14 July 2009

Ow.

Ow.

I am bruised. Literally. I was beaten. Literally. I am exhausted and exhilarated and excited. Literally. I am icing my feet.

I don't know if there is a way to effectively describe a theater movement class to someone who has never taken a theater movement class. I don't know if there is a way to effectively describe a Meisner class to someone who has never taken Meisner. So imagine the position I am in trying to put into words a Meisner based movement class. I don't know that it can be done. But I'll try.

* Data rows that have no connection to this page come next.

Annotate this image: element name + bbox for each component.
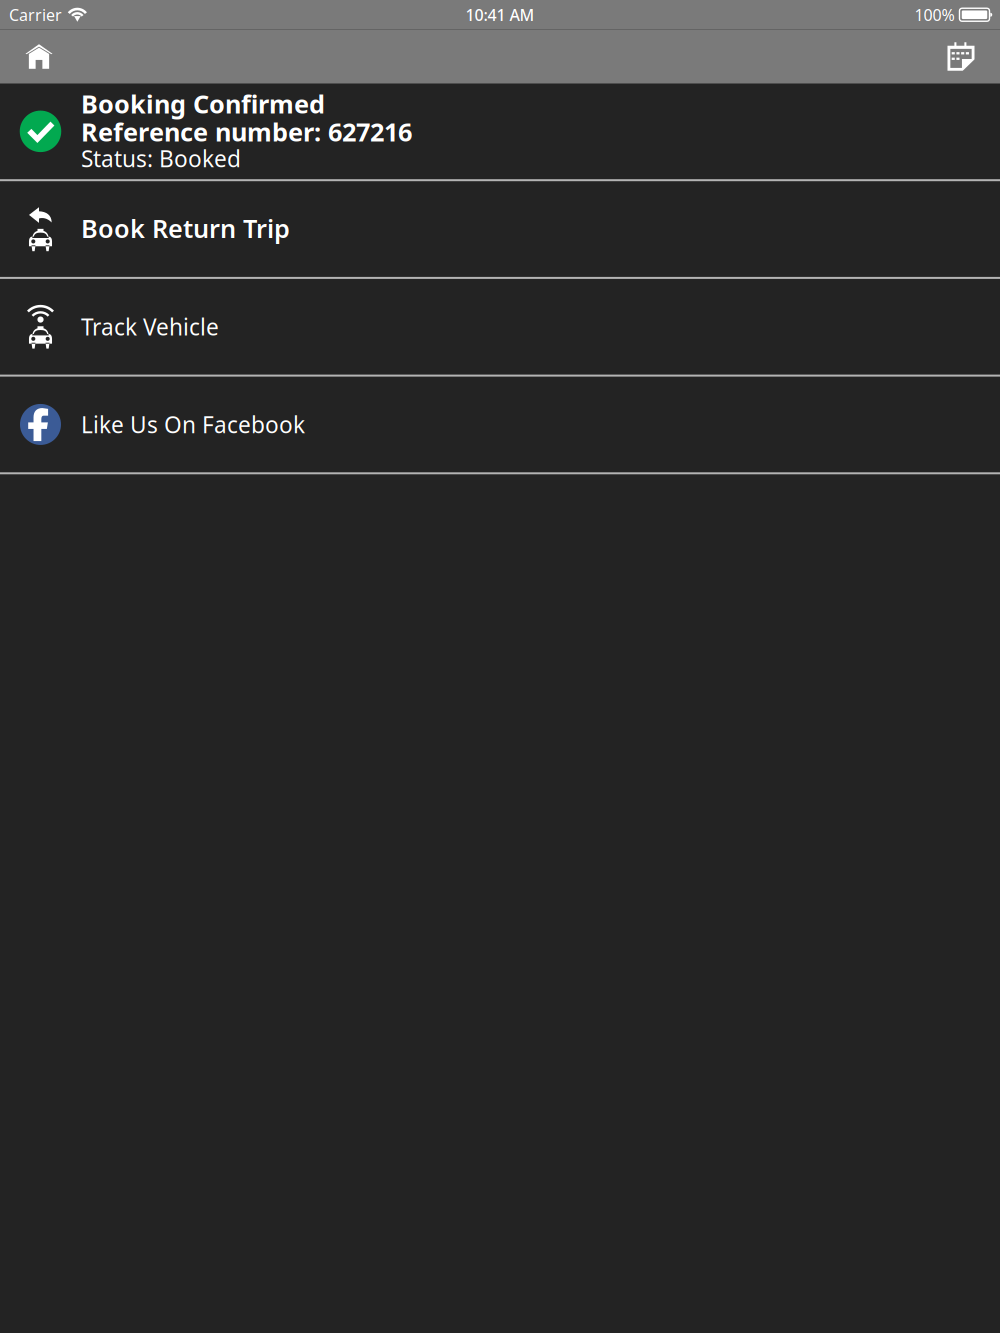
staticText: Booking Confirmed xyxy=(81,87,325,120)
staticText: Reference number: 627216 xyxy=(81,115,412,148)
staticText: Track Vehicle xyxy=(81,312,219,342)
staticText: Book Return Trip xyxy=(81,211,290,245)
button[interactable]: Home xyxy=(4,30,74,84)
staticText: 100% xyxy=(914,4,954,25)
button[interactable]: Track Vehicle xyxy=(0,279,1000,375)
staticText: 10:41 AM xyxy=(466,4,534,25)
staticText: Status: Booked xyxy=(81,144,241,174)
button[interactable]: Book Return Trip xyxy=(0,181,1000,277)
button[interactable]: Like Us On Facebook xyxy=(0,377,1000,472)
button[interactable]: Bookings xyxy=(926,30,996,84)
staticText: Like Us On Facebook xyxy=(81,409,305,440)
staticText: Carrier xyxy=(9,4,62,25)
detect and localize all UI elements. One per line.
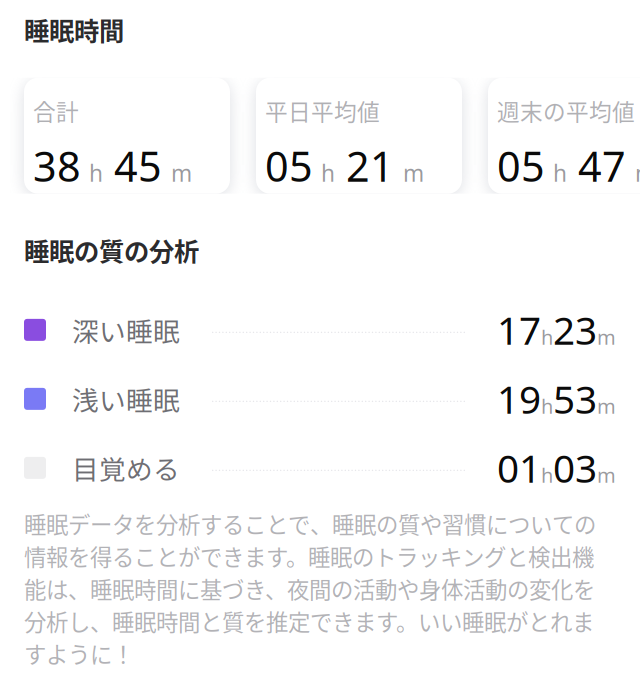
staticText: 睡眠データを分析することで、睡眠の質や習慣についての情報を得ることができます。睡… [24,507,596,670]
staticText: m [597,392,616,420]
staticText: h [321,158,335,188]
staticText: h [541,392,553,420]
staticText: 17 [497,304,541,356]
staticText: m [597,462,616,489]
staticText: 05 [265,138,313,194]
staticText: 週末の平均値 [497,94,635,127]
staticText: 03 [553,442,597,494]
staticText: h [541,462,553,489]
staticText: h [553,158,567,188]
button[interactable]: 合計 [24,78,230,194]
staticText: 47 [578,138,626,194]
staticText: 睡眠の質の分析 [24,232,199,268]
staticText: 睡眠時間 [24,11,124,48]
staticText: 53 [553,372,597,425]
button[interactable]: 深い睡眠 [24,295,616,364]
staticText: 19 [497,372,541,425]
button[interactable]: 平日平均値 [256,78,462,194]
staticText: 合計 [33,94,79,127]
staticText: m [635,158,640,188]
staticText: m [403,158,424,188]
staticText: 深い睡眠 [72,311,180,349]
staticText: m [597,324,616,351]
staticText: 平日平均値 [265,94,380,127]
staticText: m [171,158,192,188]
staticText: 05 [497,138,545,194]
staticText: 23 [553,304,597,356]
staticText: 浅い睡眠 [72,380,180,418]
staticText: 38 [33,138,81,194]
button[interactable]: 目覚める [24,433,616,502]
button[interactable]: 浅い睡眠 [24,364,616,433]
staticText: h [89,158,103,188]
staticText: h [541,324,553,351]
button[interactable]: 週末の平均値 [488,78,640,194]
staticText: 21 [346,138,394,194]
staticText: 01 [497,442,541,494]
staticText: 目覚める [72,449,180,487]
staticText: 45 [114,138,162,194]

We played. We jumped and ran and walked and stopped and squealed and pouted and crawled and spun and fell and grew and shared and touched and built and posed and felt and experienced. Pick an action verb, and we probably did it. Pick an action verb that does not result in injury, and we probably did it. Though I did get clocked in the face during one jumping session. And I spent so much time on my knees, they are all red and don't even really look like knees anymore. The thing is, you put six people in a room and tell them to move around and people will tend to do similar things. It's how we're raised to function in society, going as far back as babies learning social smiling. But in a theater movement class, or on a stage, it's not about doing the same thing as everyone else. It is about participating, but bringing something unique and interesting to the table. If everyone else is standing, find a reason to lie on the floor. If everyone is kneeling quietly, find a reason to skip. Add variety. Truthful variety - it has to come from somewhere and have motivation and purpose - but by changing things even just slightly, the whole picture changes and what was a funeral is now a boat ride down the river that ends with the overthrowing of an evil tyrant. And it all makes sense.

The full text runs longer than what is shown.